孫三はひざをつき、首を落とせと言い出します。もし禁制を破って船を出せば、孫三の親類縁者が領主から首を斬られる地獄の連鎖なのです。他に頼むとしても結局は同じことです。家康は、自分が家康であると名乗り、本国に帰ったら今の孫三の言葉を味わい直そうと引き返していきます。孫三は自分の言葉を聞いてくれた侍は初めてだと、喜んで船を用意します。
漁師孫三は、正体不明な侵入者に船ごと拉致されたことにしたが、もし家康が伊勢をも治める日がなければ、禁を破った彼ら親子はその生涯で再び相会う日はない。伊賀越えに続いて、この白子浜で漁師たちが家康を助けたのは、意識していると否とにかかわらず平和を保障されたいと願う心の表れなのである。
家康は、もう白子浜へは戻れない孫三と、残した妻と娘のために、駿河で仕事と住む場所を用意する約束をします。家康は忠次に岡崎に戻ってすぐに兵を集めて熱田へ向かうように命じ、家康自身は領内の農民たちを鎮めてから安土へ向かうことにします。家康は今、地獄の底からはい出るような不眠不休の脱出劇に終わりを告げようとしている。堺を発って4日間、全長300kmの強行軍である。
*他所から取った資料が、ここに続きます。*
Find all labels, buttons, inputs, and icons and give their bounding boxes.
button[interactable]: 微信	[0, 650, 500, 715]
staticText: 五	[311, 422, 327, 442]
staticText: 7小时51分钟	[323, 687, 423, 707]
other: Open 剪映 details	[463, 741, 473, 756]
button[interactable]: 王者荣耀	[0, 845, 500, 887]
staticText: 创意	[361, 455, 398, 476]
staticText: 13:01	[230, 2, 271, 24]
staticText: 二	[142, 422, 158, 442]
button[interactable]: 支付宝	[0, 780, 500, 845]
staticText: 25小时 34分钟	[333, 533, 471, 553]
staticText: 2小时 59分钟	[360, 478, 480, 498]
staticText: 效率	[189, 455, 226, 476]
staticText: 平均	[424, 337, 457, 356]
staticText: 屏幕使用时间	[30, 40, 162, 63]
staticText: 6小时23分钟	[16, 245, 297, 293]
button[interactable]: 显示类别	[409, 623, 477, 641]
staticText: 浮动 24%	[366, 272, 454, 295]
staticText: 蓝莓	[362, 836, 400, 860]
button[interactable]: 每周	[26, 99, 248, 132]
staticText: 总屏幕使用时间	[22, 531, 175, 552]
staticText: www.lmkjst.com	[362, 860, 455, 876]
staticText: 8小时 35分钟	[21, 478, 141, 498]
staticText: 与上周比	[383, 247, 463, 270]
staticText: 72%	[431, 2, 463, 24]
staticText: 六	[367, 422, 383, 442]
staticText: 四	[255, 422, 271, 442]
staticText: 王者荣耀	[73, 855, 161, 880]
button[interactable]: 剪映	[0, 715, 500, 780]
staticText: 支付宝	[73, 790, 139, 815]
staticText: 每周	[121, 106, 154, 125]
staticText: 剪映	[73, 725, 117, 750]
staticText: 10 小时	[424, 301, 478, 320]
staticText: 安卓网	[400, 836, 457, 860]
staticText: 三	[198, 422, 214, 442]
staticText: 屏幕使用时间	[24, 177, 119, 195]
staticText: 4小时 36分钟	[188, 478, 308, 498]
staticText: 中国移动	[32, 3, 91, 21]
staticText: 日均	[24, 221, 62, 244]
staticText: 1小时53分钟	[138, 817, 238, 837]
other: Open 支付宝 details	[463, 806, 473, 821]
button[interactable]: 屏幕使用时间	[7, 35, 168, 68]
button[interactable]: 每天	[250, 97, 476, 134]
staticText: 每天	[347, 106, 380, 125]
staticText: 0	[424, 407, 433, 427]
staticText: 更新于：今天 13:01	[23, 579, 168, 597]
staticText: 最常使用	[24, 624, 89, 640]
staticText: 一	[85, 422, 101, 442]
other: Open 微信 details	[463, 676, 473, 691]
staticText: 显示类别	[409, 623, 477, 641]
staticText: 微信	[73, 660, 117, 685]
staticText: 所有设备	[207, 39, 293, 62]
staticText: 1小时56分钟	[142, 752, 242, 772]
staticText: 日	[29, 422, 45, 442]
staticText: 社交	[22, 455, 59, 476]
四郎次郎は納屋蕉庵の屋敷に入ります。堺の商人の間で、次の天下人は誰か? を座興で入れ札したところ、光秀と羽柴秀吉が5票ずつ、家康はわずかに1票でした。堺では中国攻めで一番の勝因を作った秀吉を次の天下人として推すことになるでしょう。彼に頼まれたら当然のように彼のために働いている現状があります。「浜松の方にこれを土産になさるがよい。流れに逆らうは法然の理じゃ」
その羽柴筑前守秀吉が備中高松を引き払い、居城の姫路城に帰り着いたのは6月8日の夜であった。秀吉は弔い合戦の支度が整い信長への志を表す意味で髪を下ろしています。蜂須賀小六と三好武蔵守に、金蔵にある金銀を全て家臣たちに分け与えるように命じます。「この秀吉はもう一度裸に返る。死んでも生きてももうこの城には戻って来ん」
もはや秀吉の眼中には、いち姫路城はなかった。光秀を倒して信長の遺業を継ぐか、玉砕するかの二つに一つであった。その秀吉、一気に京を目指すと6月11日には尼崎、12日富田(とんだ)、13日には山崎と、次第に味方の軍勢を膨れさせながら、常人では信じられない急速な進撃ぶりを見せた。
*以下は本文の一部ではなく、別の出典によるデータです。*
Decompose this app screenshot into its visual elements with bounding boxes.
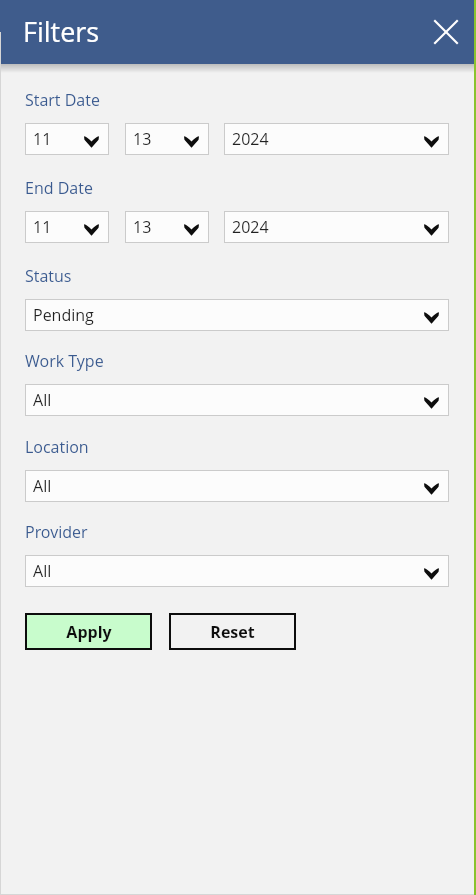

田楽狭間に今川義元を破った時、信長は全てを捨てて完全と我が運命に立ち向かった。その時信長27歳。それと同じ気迫でいま己の運命をかける秀吉、すでに47歳である。この勢いに世間は全て秀吉の弔い合戦を認めた。明智軍が総退却と知り、「よくやった……よくやった秀吉!」と自分を褒めたたえます。
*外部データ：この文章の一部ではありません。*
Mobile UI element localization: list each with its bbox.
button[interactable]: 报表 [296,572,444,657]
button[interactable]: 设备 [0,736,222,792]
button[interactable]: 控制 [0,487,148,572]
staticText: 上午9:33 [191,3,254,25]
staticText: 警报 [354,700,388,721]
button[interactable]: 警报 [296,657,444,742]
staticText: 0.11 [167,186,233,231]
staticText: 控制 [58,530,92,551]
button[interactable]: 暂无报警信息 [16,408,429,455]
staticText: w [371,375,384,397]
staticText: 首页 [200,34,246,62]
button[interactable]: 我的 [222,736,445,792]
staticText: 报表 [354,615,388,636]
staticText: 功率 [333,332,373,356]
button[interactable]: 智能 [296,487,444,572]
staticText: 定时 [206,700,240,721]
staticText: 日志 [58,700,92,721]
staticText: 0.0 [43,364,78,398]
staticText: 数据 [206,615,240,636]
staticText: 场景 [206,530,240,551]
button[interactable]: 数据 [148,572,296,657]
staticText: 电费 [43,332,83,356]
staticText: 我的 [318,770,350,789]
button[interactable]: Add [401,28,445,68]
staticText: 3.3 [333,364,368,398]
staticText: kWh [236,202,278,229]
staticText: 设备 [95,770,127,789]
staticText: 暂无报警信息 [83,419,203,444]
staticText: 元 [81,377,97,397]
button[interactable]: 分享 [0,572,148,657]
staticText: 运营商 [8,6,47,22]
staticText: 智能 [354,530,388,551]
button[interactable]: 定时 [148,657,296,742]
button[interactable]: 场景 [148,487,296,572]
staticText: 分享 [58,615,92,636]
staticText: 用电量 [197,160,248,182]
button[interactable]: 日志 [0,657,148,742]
そして坂本城へ退こうとした光秀は、落ち武者狩りの暴挙として宇治醍醐の小栗栖村で露と消えた。信長を討って13日目のことである。一方、熱田まで本陣を進めた家康は、一気に安土城へ押しかけると見せてここを動こうとはしなかった。光秀の哀れな最期を聞き、家康は光秀を悼みます。安土城は焼け落ちますが、光秀勢ではなく次男・織田信雄が焼いたと知って家康はひどく非難します。
翌朝、秀吉の使者が到着した。逆臣光秀を討ち取ったことで、秀吉は家康に早々に帰陣を勧めてきました。使者が帰った後、本多作左衛門は信長の客将に対する言動としてはおかしいと腹を立てますが、石川数正は作左衛門が言うように安土に向かって秀吉と共同会見すれば、衝突の可能性こそあれ得るところは何ひとつないと、このまま陣を引き払うことを提案します。
19日に陣払いをすると決めた家康は、上方はすべて解決したと秀吉から言われては、秀吉の家臣ではない自分は援助する義理もないと、主義を通せるということになります。いったんは解散となりますが、家康は数正を呼び、岡崎へ戻ったら秀吉の元に使者として赴くように命じます。「無理してとった天下は長くは続かぬ。こなた秀吉の元に参ってな、我を述べよ。それが必ず後々のためになるであろうでな」
その時、秀吉は岐阜城に入り、信長直系の孫・三法師に目通りしていた。“信長と信忠の仇を取った”とけなげにアピールしますが、三法師には意味がよく分かっていません。秀吉は用意したおもちゃをいろいろと披露し、お馬さんごっこで三法師に好かれようと努力します。家臣は家康が陣払いをしたことで、天下取りは……と言いかけますが、秀吉が咳払いをして発言を止めさせます。
一方、浜松城では無事帰陣の祝出されの最中であった。酒に酔った忠勝は秀吉の口上に未だに納得できておらず、これから戦も続くであろうと家康は優しくなだめます。安穏に暮らせる民の数で秀吉や柴田勝家と競っていくと笑うのです。忠勝は織田家家臣の秀吉や勝家と違い、家康は格別の家柄だと反発しますが、家康は大きな流れを味方につけて力を持てばいいと考えています。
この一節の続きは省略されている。